Moderating health care costs … be careful what you wish for

As you can see below, yet another study predicts lower growth in health care costs, not that 6.5% is much to brag about when inflation is under 2%.

This from Boston.com

PwC’s report forecasts that direct medical care costs will increase by 6.5 percent next year, one percentage point lower than its previous projection. The cost of care is the biggest component of premiums, followed by administrative expenses and overhead.

Cost-shifting to workers and efficiency measures from employers got most of the credit for slowing growth. PwC also said the health care law’s push for hospitals and doctors to be more accountable may be starting to have an impact.

The 2013 Economic Report of the President comments that one major factor for moderating health care spending is improved efficiency in hospitals and physician groups, payment reforms, and early responses to the Affordable Care Act. Here is a law passed in March 2010 and we are told it had an impact on overall health care costs starting almost immediately. In fact, virtually all the actual changes attempting to affect the delivery and payment of health care relate to Medicare, not the private sector. Modest improvements in hospital readmissions (for Medicare patients) are insignificant in terms of overall spending. Physician groups and hospitals are consolidating to place themselves in a better fee negotiating position with insurers.
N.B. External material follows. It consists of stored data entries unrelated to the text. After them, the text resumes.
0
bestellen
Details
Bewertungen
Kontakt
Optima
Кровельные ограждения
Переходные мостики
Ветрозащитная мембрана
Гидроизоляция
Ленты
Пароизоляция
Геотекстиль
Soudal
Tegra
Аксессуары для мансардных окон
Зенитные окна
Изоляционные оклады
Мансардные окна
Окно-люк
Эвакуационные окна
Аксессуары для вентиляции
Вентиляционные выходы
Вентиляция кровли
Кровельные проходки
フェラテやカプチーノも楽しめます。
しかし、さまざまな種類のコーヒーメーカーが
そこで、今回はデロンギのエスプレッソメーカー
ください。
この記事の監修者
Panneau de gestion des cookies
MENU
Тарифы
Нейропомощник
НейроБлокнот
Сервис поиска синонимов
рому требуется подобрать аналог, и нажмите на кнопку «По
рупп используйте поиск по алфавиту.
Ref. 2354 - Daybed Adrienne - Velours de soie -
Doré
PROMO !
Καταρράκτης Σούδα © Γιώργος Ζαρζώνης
While there are many initiatives underway to change reimbursement methodology, none are in use to the extent they have already affected spending. Accountable Care Organizations are yet another form of managed care; a good idea, but still unproven to be effective. The Affordable Care Act promotes ACOs (for Medicare patients), but the structure is so lose (patients can use any non-ACO physician or facility they choose) the ACOs ability to manage care is questionable.

The real test for moderating health care costs will come a few years hence when all aspects of Obamacare are in effect, especially those provisions encouraging adverse selection when buying health insurance. We also must be sure we distinguish between real cost management and merely shifting more expenses to workers. For now the economy and the Hawthorne effect within the medical community get the most credit for moderating health care costs.

One comment

  1. This study appears unrealistic in projecting next year’s medical plan premium rate increases I would assume. Dick, considering price and utilization increases as well as regulatory /legislative benefit enhancements and tax increases would’nt you expect average medical plan increases over 10% in 2014? I would be shocked if Health Plans used annual trends less than 10% for their 2014 renewals.